## Problem details
The word "dưới" marks the lines to copy; find all of them in the entries below.

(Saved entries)
******

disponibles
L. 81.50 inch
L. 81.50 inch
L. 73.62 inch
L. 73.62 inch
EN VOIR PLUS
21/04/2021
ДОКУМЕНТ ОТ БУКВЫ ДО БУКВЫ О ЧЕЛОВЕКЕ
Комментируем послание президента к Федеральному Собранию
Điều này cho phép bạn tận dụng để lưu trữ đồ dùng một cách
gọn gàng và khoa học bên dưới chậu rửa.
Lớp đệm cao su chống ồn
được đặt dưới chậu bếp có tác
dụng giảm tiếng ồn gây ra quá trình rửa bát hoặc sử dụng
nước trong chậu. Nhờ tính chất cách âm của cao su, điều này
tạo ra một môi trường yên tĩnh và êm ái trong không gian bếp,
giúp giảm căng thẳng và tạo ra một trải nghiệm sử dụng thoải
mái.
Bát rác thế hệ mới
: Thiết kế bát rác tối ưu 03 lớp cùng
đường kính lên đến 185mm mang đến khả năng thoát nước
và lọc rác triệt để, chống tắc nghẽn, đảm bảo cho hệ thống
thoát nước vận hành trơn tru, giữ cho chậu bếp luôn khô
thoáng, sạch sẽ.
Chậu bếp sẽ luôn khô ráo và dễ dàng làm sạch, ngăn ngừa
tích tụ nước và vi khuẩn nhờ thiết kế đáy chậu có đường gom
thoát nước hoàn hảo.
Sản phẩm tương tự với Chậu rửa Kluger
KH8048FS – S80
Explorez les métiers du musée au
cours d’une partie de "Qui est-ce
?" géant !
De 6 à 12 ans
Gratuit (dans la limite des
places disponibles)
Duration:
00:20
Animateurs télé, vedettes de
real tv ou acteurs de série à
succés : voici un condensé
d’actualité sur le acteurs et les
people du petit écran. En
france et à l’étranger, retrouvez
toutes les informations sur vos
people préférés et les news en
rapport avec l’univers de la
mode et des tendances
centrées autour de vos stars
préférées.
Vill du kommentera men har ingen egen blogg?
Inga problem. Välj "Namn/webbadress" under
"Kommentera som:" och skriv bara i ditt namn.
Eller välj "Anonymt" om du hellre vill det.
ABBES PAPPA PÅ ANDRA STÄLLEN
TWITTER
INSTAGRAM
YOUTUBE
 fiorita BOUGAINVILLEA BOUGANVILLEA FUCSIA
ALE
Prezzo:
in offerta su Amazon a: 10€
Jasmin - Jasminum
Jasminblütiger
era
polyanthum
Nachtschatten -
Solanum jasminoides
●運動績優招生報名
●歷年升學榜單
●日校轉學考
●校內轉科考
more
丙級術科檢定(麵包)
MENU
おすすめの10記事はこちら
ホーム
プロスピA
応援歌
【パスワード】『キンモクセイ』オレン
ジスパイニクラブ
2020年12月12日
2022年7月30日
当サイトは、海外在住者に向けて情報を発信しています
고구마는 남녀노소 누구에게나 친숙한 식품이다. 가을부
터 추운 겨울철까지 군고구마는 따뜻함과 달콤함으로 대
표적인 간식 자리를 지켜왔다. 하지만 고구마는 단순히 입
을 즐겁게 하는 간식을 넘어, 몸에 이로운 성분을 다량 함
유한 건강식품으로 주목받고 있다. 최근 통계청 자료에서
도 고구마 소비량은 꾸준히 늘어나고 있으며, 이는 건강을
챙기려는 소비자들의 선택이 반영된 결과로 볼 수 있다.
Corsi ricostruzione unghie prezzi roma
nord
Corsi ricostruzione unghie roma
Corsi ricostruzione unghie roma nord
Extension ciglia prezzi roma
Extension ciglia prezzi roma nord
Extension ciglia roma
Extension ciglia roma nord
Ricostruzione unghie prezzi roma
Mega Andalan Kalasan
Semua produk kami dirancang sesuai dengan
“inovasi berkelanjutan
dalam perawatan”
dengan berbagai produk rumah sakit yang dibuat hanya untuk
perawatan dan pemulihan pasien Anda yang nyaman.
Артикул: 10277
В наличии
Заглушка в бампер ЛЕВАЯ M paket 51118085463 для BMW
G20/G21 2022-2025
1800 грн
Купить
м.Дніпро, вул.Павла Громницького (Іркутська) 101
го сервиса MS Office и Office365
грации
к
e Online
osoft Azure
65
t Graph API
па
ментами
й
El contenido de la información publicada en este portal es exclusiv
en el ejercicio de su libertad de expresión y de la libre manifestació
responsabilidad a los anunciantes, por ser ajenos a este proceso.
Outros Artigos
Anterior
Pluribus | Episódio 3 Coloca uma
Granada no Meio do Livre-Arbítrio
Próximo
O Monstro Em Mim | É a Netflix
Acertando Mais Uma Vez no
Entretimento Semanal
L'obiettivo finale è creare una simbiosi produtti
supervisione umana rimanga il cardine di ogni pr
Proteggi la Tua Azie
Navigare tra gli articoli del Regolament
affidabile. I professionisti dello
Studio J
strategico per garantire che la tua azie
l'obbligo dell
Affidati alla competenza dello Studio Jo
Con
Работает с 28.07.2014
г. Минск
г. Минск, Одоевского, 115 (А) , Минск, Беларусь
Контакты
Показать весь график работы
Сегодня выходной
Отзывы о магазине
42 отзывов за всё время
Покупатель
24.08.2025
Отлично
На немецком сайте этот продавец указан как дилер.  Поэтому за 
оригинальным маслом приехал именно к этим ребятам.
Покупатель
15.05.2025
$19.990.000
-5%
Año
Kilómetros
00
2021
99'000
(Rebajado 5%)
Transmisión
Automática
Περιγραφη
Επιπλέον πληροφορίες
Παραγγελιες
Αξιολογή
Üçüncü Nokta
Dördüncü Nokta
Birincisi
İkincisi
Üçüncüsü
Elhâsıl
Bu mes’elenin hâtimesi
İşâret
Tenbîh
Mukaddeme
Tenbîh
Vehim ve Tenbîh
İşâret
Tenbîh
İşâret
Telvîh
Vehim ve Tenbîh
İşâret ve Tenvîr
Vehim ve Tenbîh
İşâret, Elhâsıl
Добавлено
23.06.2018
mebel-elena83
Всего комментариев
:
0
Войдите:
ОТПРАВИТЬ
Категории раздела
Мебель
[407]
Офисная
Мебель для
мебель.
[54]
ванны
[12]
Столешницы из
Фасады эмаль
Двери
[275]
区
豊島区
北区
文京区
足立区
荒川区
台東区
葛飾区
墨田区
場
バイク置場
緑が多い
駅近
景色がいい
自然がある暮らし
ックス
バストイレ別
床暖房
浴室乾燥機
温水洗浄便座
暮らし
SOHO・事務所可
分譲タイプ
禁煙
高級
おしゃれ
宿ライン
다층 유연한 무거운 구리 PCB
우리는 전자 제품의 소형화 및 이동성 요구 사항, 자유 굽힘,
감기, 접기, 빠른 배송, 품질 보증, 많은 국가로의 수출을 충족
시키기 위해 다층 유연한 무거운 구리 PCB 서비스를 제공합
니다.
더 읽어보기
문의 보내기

******

## Result of this exercise
gọn gàng và khoa học bên dưới chậu rửa.
được đặt dưới chậu bếp có tác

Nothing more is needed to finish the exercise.